This repository contains the code for the development and application of a dynamic microsilmulation to explore socioeconomic inequalities in multimorbidity.
This work forms part of my Public Health PhD: Socioeconomic inequalities in multimorbidity: an epidemiological and microsimulation study This work was developed with support from Dr Chris Kypridemos, Dr Max Birkett, Dr Kate Fleming, and Prof Martin O'Flaherty.
In short, the microsimulation uses primary care data from CPRD Aurum to estimate transition times between 4 health states and death, and then applies these to ONS 2019 population estimates, and projects them forwards for 30 years.
To look at the accumulation of multimorbidity, we defined a multistate model with four sequential health states:
- healthy,
- one long-term condition,
- basic multimorbidity (2 or more chronic conditions)
- complex multimorbidity (3 or more chronic conditions across 3 or more body systems)
Individuals could die from each of the four health states, resulting in a total of seven unidirectional transitions.
- T1:Healthy--> initial chronic condition
- T2:Healthy--> death
- T3:Initial chronic condition--> basic multimorbidity
- T4:Initial chronic condition--> death
- T5:Basic multimorbidity--> complex multimorbidity
- T6:Basic multimorbidity--> death
- T7:Complex multimorbidity--> death
This project builds on from the data cleaning and phenotyping outlined in the repositories: https://github.com/annalhead/CPRD_multimorbidity_codelists and https://github.com/annalhead/CPRD_multimorbidity_trends, and the work presented here: https://www.thelancet.com/journals/lanhl/article/PIIS2666-7568(21)00146-X/fulltext
Currently, this repository only contains the analysis and simulation code, and not the model input files.
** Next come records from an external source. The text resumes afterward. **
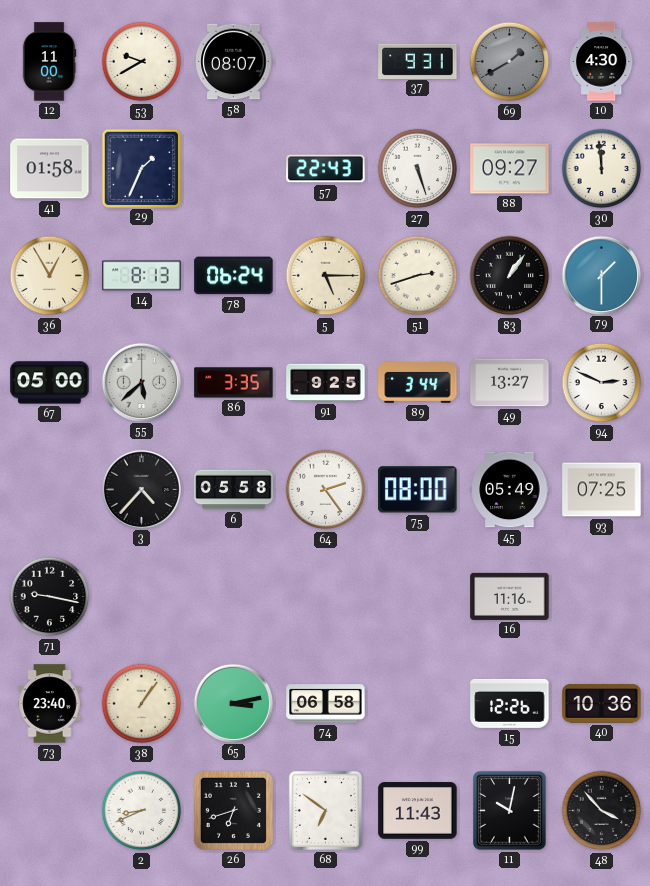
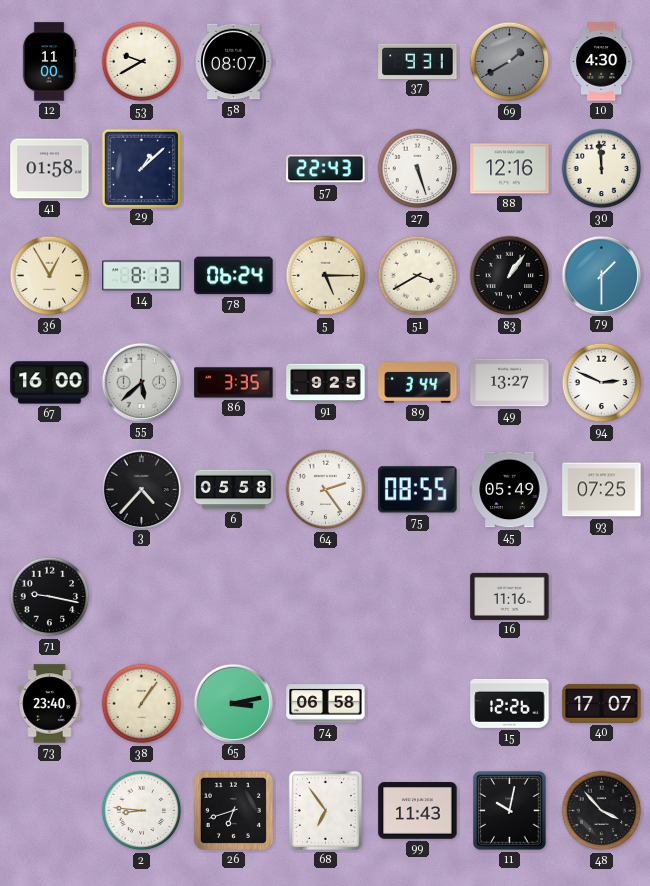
29: 1:34 -> 1:08
88: 09:27 -> 12:16
51: 2:42 -> 3:40
67: 05:00 -> 16:00
75: 08:00 -> 08:55
40: 10:36 -> 17:07
2: 8:41 -> 8:46
68: 6:51 -> 6:54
These will hopefully be added in the future, along with a more detailed technical model summary. If you have any questions in the meantime, please email me at [email protected]
There are 4 main folders: inputs, simulation, scenarios, auxil
Together, these files prepare the inputs needed for the microsimulation model
- Datasetup.R: This takes cleaned CPRD on dates of diagnosis, and rearranges it into counting process format so that each line is 1 transition for each individual.
- Hazplots_leftcensored.Rmd: This compares parametric distributions to the baseline hazard plots, and is used for determining which distribution to use for each transition in parametric survival analysis
- modelfitscript.R: This fits parametric survival models for each of the 7 transitions
- generate_lookup_tables_condageenter.R: This creates a look-up table of predicted transition times for each transition and combination of covariates and single year of age at entry
- poptab_wproj.R: This creates the simulant population, based on ONS population estimates and projections
This folder contains the c++ code for the simulation model alongside the supporting R code. The simulation uses the output of the files from the 'inputs' folder
- mmsim_mod_bc.cpp: the simulation c++ code
- fn.R: supplementary functions for loading the required data, running the model, and processing and saving the results
- simulationwrapper.R: a simple R wrapper for running the model
This folder contains the R scripts for running the various theoretical scenarios I included in my PhD thesis, plus the validation/calibration code
- vldtn_clbrtn.R: uses a subset of CPRD data with 10 years of follow-up to validate and calibrate the model. Final calibration factors are saved in the fn.R file above
- baseline.R: applies the microsimulation model to the ONS 2019 estimates for 30-90 year olds from 2019-2049
- baseline_param.R: as baseline.R, but with added parameter uncertainty for the transition times between states 4-8. scenario1.R-scenario5.R: 5 theory-based scenarios for health improvement and inequalities reduction
Additional files
- compare.R: post-simulation tables and plots for comparing baseline and scenario results.